One of the most common complaints about superhero movies is that the villains often exist just to give the heroes something to punch at the end. Well, Suicide Squad’s “heroes” are all villains, and thankfully, they are not all two-dimensional punching bags.
In case there was any doubt that this exists in the same cinematic universe as Batman V Superman: Dawn Of Justice (BVS), Ben Affleck’s Batman also makes a few appearences, and there’s a handy reminder that Superman is dead at the beginning of the film.
Anyway, following events in BVS, the world now has a a Superman-shaped hole. With the threat of metahumans growing rapidly, Big Bad Government Goon Amanda Waller (Viola Davis) decides that the best way to combat potential metahuman supervillains is by assembling her own special task force of metahuman supervillains and forcing them to obey her orders.
On her list is Will Smith’s deadly Deadshot (shoots people), Margot Robbie’s batty Harley Quinn (bats people), Jay Hernandez’s fiery El Diablo (burns people), Adewale Akinnuoye-Agbaje’s beastly Killer Croc (eats people), Cara Delevingne’s creepy Enchantress (enchants people), and Jai Courtney’s unhinged Captain Boomerang (throws boomerangs at people).
Leading the team is all-American hero and soldier Rick Flag (Joel Kinnaman), accompanied by his “associate”, the katana-wielding, er, Katana (Karen Fukuhara).
Of course, the problem with assembling a group of rogue is the chance that they might, well, go rogue. And so, there’s no surprise when one of them (we won’t say who) decides to rebel and cause a world-threatening event, leaving the rest of the Squaddies to clean up the mess.
The cast does pretty well with what they are given, with Smith and Robbie standing out. Smith’s Deadshot is the level-headed star of the squad, but it is Robbie who really steals the show, with her performance as the unhinged, psychotic former psychiatrist in love with The Joker.
The only problem I have with her character is her purpose in the Squad. Sure, she’s The Joker’s girlfriend, but other than her fearlessly reckless attitude and apparent ability to swing a baseball bat really, really hard, she doesn’t seem to have the skills or powers that would make her an essential addition to the task force. Maybe she’s there to talk the enemies to death?
Speaking of The Joker, while he’s got all those crazy tattoos, that shiny grill and various costumes to make him look the part, this Clown Prince Of Crime is all style and show, but has little substance.
Leto’s flashy and over-the-top performance perfectly conveys the insanity of the character, but it just lacks that extra subtlety and nuance to make his Joker a truly memorable one.
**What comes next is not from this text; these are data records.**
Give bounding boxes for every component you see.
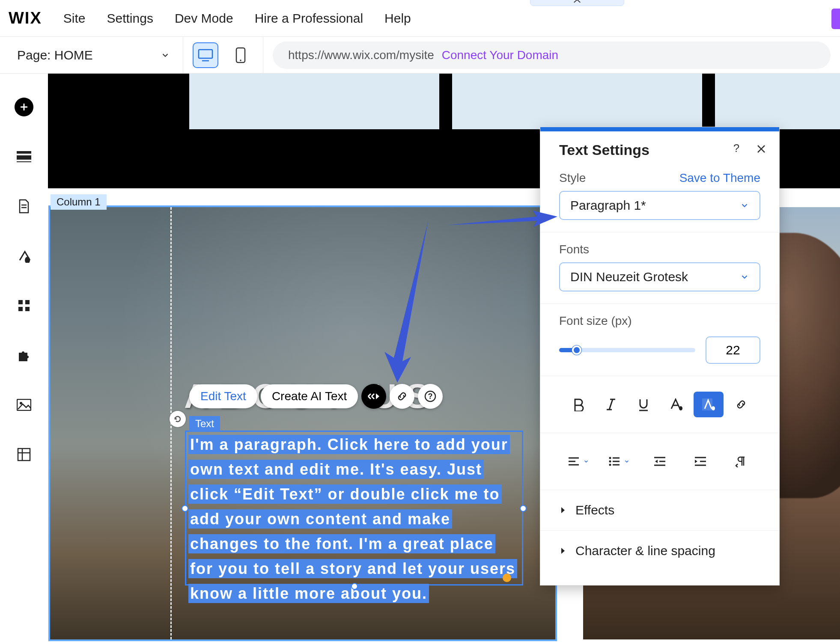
- resize-handle-left[interactable]: [182, 505, 188, 512]
- style-value: Paragraph 1*: [570, 198, 646, 213]
- ai-indicator-dot[interactable]: [503, 574, 511, 582]
- link-button[interactable]: [390, 384, 414, 409]
- panel-help-button[interactable]: ?: [730, 143, 742, 158]
- text-color-button[interactable]: [661, 392, 691, 417]
- chevron-down-icon: [161, 51, 170, 60]
- font-size-input[interactable]: 22: [706, 336, 760, 364]
- apps-icon: [18, 299, 30, 312]
- puzzle-icon: [17, 348, 31, 362]
- text-direction-button[interactable]: [726, 449, 756, 474]
- mobile-view-button[interactable]: [228, 42, 253, 68]
- header-col-3[interactable]: [715, 74, 840, 129]
- menu-settings[interactable]: Settings: [107, 11, 153, 26]
- sections-button[interactable]: [15, 147, 33, 166]
- collapse-top-pill[interactable]: [530, 0, 624, 6]
- decrease-indent-button[interactable]: [645, 449, 675, 474]
- paragraph-text[interactable]: I'm a paragraph. Click here to add your …: [188, 432, 521, 606]
- panel-close-button[interactable]: [756, 143, 766, 158]
- bullet-list-icon: [608, 456, 620, 467]
- create-ai-text-button[interactable]: Create AI Text: [261, 384, 358, 408]
- column-label[interactable]: Column 1: [51, 194, 107, 210]
- header-columns: [48, 74, 840, 129]
- panel-drag-bar[interactable]: [540, 127, 779, 131]
- site-url: https://www.wix.com/mysite: [288, 48, 434, 62]
- svg-text:?: ?: [428, 392, 433, 401]
- indent-icon: [694, 456, 707, 467]
- italic-button[interactable]: [596, 392, 626, 417]
- svg-point-35: [609, 461, 611, 463]
- menu-help[interactable]: Help: [384, 11, 411, 26]
- style-section: Style Save to Theme Paragraph 1*: [540, 167, 779, 232]
- app-market-button[interactable]: [15, 346, 33, 365]
- svg-point-34: [609, 457, 611, 459]
- svg-rect-14: [25, 307, 30, 311]
- save-to-theme-link[interactable]: Save to Theme: [679, 171, 760, 185]
- svg-point-36: [609, 464, 611, 466]
- svg-rect-13: [18, 307, 23, 311]
- menu-site[interactable]: Site: [63, 11, 86, 26]
- text-color-icon: [669, 398, 683, 411]
- font-dropdown[interactable]: DIN Neuzeit Grotesk: [559, 262, 760, 291]
- desktop-view-button[interactable]: [193, 42, 218, 68]
- text-settings-panel: Text Settings ? Style Save to Theme Para…: [540, 127, 780, 586]
- wix-logo: WIX: [9, 9, 42, 27]
- header-col-1[interactable]: [189, 74, 439, 129]
- font-size-slider[interactable]: [559, 348, 695, 352]
- align-left-icon: [568, 456, 580, 467]
- url-bar[interactable]: https://www.wix.com/mysite Connect Your …: [273, 42, 831, 69]
- top-menu-bar: WIX Site Settings Dev Mode Hire a Profes…: [0, 0, 840, 37]
- page-selector[interactable]: Page: HOME: [0, 37, 183, 74]
- slider-thumb[interactable]: [572, 345, 581, 355]
- style-dropdown[interactable]: Paragraph 1*: [559, 191, 760, 220]
- fonts-label: Fonts: [559, 243, 760, 256]
- resize-handle-bottom[interactable]: [351, 583, 358, 590]
- increase-indent-button[interactable]: [685, 449, 715, 474]
- animation-button[interactable]: [361, 384, 386, 409]
- undo-icon: [173, 414, 182, 424]
- menu-hire-professional[interactable]: Hire a Professional: [255, 11, 363, 26]
- media-button[interactable]: [15, 395, 33, 414]
- chevron-down-icon: [740, 201, 749, 210]
- underline-button[interactable]: [629, 392, 658, 417]
- bold-icon: [572, 398, 584, 411]
- pages-button[interactable]: [15, 197, 33, 216]
- content-manager-button[interactable]: [15, 445, 33, 464]
- effects-section[interactable]: Effects: [540, 490, 779, 530]
- left-tool-rail: [0, 74, 48, 642]
- list-button[interactable]: [604, 449, 634, 474]
- connect-domain-link[interactable]: Connect Your Domain: [442, 48, 558, 62]
- animation-icon: [367, 392, 380, 401]
- apps-button[interactable]: [15, 296, 33, 315]
- svg-point-16: [20, 402, 22, 404]
- text-link-button[interactable]: [726, 392, 756, 417]
- italic-icon: [606, 398, 616, 411]
- annotation-arrow-1: [447, 208, 558, 234]
- help-button[interactable]: ?: [418, 384, 443, 409]
- annotation-arrow-2: [381, 221, 432, 383]
- header-col-2[interactable]: [452, 74, 702, 129]
- reset-element-button[interactable]: [170, 411, 186, 427]
- chevron-down-icon: [740, 272, 749, 282]
- edit-text-button[interactable]: Edit Text: [189, 384, 257, 408]
- svg-rect-0: [199, 50, 212, 58]
- style-label: Style: [559, 171, 586, 185]
- panel-title: Text Settings: [559, 142, 649, 158]
- highlight-color-button[interactable]: [694, 392, 724, 417]
- theme-button[interactable]: [15, 247, 33, 265]
- text-element-toolbar: Edit Text Create AI Text ?: [189, 383, 443, 410]
- bold-button[interactable]: [563, 392, 593, 417]
- highlight-icon: [701, 398, 716, 411]
- underline-icon: [637, 398, 649, 411]
- caret-right-icon: [559, 547, 567, 555]
- spacing-label: Character & line spacing: [575, 544, 715, 558]
- add-element-button[interactable]: [15, 98, 33, 116]
- help-icon: ?: [424, 390, 436, 402]
- element-type-tag[interactable]: Text: [189, 416, 220, 431]
- right-edge-badge[interactable]: [831, 9, 840, 29]
- font-value: DIN Neuzeit Grotesk: [570, 270, 688, 284]
- table-icon: [17, 448, 31, 461]
- align-button[interactable]: [563, 449, 593, 474]
- resize-handle-right[interactable]: [520, 505, 527, 512]
- spacing-section[interactable]: Character & line spacing: [540, 530, 779, 562]
- menu-dev-mode[interactable]: Dev Mode: [175, 11, 233, 26]
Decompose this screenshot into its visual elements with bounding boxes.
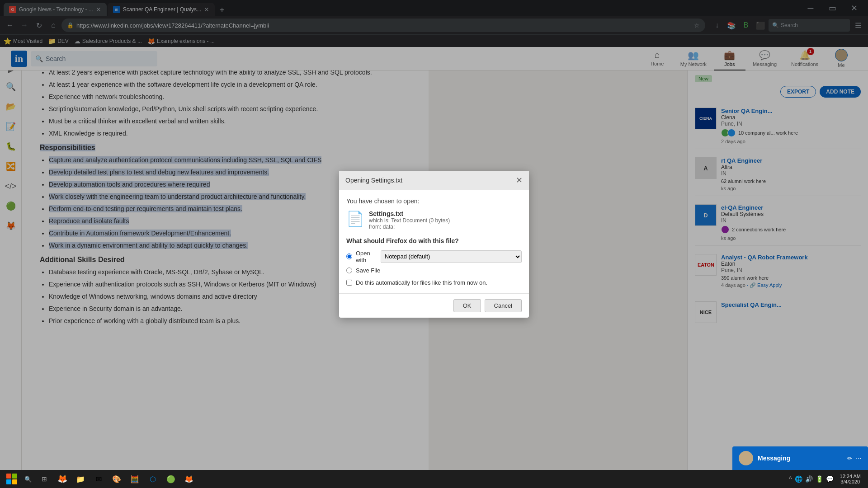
taskbar-files[interactable]: 📁 — [72, 471, 89, 487]
messaging-edit-icon[interactable]: ✏ — [847, 455, 852, 462]
file-type: which is: Text Document (0 bytes) — [369, 217, 450, 224]
taskbar-paint[interactable]: 🎨 — [108, 471, 125, 487]
clock-time: 12:24 AM — [840, 474, 861, 479]
messaging-actions: ✏ ⋯ — [847, 455, 862, 462]
taskbar-mail[interactable]: ✉ — [90, 471, 107, 487]
win-sq-4 — [12, 479, 17, 484]
taskbar: 🔍 ⊞ 🦊 📁 ✉ 🎨 🧮 ⬡ 🟢 🦊 ^ 🌐 🔊 🔋 💬 12:24 AM 3… — [0, 470, 868, 488]
save-file-label: Save File — [356, 267, 380, 274]
windows-logo — [5, 472, 19, 486]
taskbar-chrome[interactable]: 🟢 — [163, 471, 179, 487]
messaging-popup[interactable]: Messaging ✏ ⋯ — [732, 446, 868, 470]
file-from: from: data: — [369, 224, 450, 230]
dialog-close-button[interactable]: ✕ — [516, 175, 523, 185]
taskbar-calc[interactable]: 🧮 — [127, 471, 143, 487]
win-sq-2 — [12, 474, 17, 479]
auto-checkbox-option[interactable]: Do this automatically for files like thi… — [346, 279, 522, 286]
file-details: Settings.txt which is: Text Document (0 … — [369, 210, 450, 230]
dialog-footer: OK Cancel — [339, 293, 529, 318]
start-button[interactable] — [4, 471, 20, 487]
win-sq-1 — [6, 474, 11, 479]
messaging-avatar — [739, 451, 753, 465]
dialog-header: Opening Settings.txt ✕ — [339, 171, 529, 190]
ok-button[interactable]: OK — [453, 299, 481, 312]
cancel-button[interactable]: Cancel — [485, 299, 522, 312]
taskbar-tray: ^ 🌐 🔊 🔋 💬 12:24 AM 3/4/2020 — [789, 474, 864, 484]
auto-checkbox[interactable] — [346, 280, 352, 286]
clock-date: 3/4/2020 — [840, 479, 861, 484]
app-select[interactable]: Notepad (default) — [381, 250, 522, 263]
open-with-label: Open with — [356, 250, 377, 263]
taskbar-firefox[interactable]: 🦊 — [54, 471, 71, 487]
messaging-more-icon[interactable]: ⋯ — [856, 455, 862, 462]
win-sq-3 — [6, 479, 11, 484]
tray-network[interactable]: 🌐 — [795, 475, 802, 483]
taskbar-vscode[interactable]: ⬡ — [145, 471, 161, 487]
dialog-title: Opening Settings.txt — [345, 177, 402, 184]
taskbar-apps-button[interactable]: ⊞ — [36, 471, 52, 487]
dialog-chosen-text: You have chosen to open: — [346, 197, 522, 205]
dialog-file-info: 📄 Settings.txt which is: Text Document (… — [346, 210, 522, 230]
save-file-radio[interactable] — [346, 267, 352, 273]
dialog-question: What should Firefox do with this file? — [346, 237, 522, 244]
auto-checkbox-label: Do this automatically for files like thi… — [356, 279, 487, 286]
save-file-option[interactable]: Save File — [346, 267, 522, 274]
open-with-option[interactable]: Open with Notepad (default) — [346, 250, 522, 263]
dialog-body: You have chosen to open: 📄 Settings.txt … — [339, 190, 529, 293]
dialog-overlay: Opening Settings.txt ✕ You have chosen t… — [0, 0, 868, 488]
tray-notification[interactable]: 💬 — [826, 475, 834, 483]
open-with-radio[interactable] — [346, 253, 352, 259]
messaging-label: Messaging — [758, 455, 790, 462]
tray-chevron[interactable]: ^ — [789, 475, 792, 483]
file-name: Settings.txt — [369, 210, 450, 217]
tray-volume[interactable]: 🔊 — [805, 475, 813, 483]
file-dialog: Opening Settings.txt ✕ You have chosen t… — [339, 171, 529, 318]
taskbar-clock[interactable]: 12:24 AM 3/4/2020 — [836, 474, 864, 484]
taskbar-firefox2[interactable]: 🦊 — [181, 471, 197, 487]
file-icon: 📄 — [346, 210, 364, 227]
taskbar-search-button[interactable]: 🔍 — [22, 473, 34, 485]
tray-battery[interactable]: 🔋 — [816, 475, 823, 483]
As much as I enjoyed the ride, I kept having a nagging feeling that there was just something missing from Suicide Squad, something that would have made it so much better than just a generic superhero movie.
And then it hit me – this isn’t a superhero movie, it’s a superVILLAIN movie.
If the movie features a group of supervillains – the “worst of the worst”, according to Amanda Waller – why didn’t we get to see them do really bad things, or let loose to rain evil down on their enemies?
Instead, director David Ayer keeps the leash on them so tight that they are hardly given any chance to display their true colours. I wanted to see them being supervillains, not become heroes, darn it.
Ayer also attempts to get us to symphatise with these villains, and gives them “human sides” that is supposed to turn them into heroes. While some of these – Deadshot, Harley and El Diablo’s, for instance – do help to flesh out the characters a little bit more, it’s quite disappointing that these so-called bad people don’t really get to do the evil things that they are supposedly capable of, or at least give them a chance to bring the pain to their “controllers”.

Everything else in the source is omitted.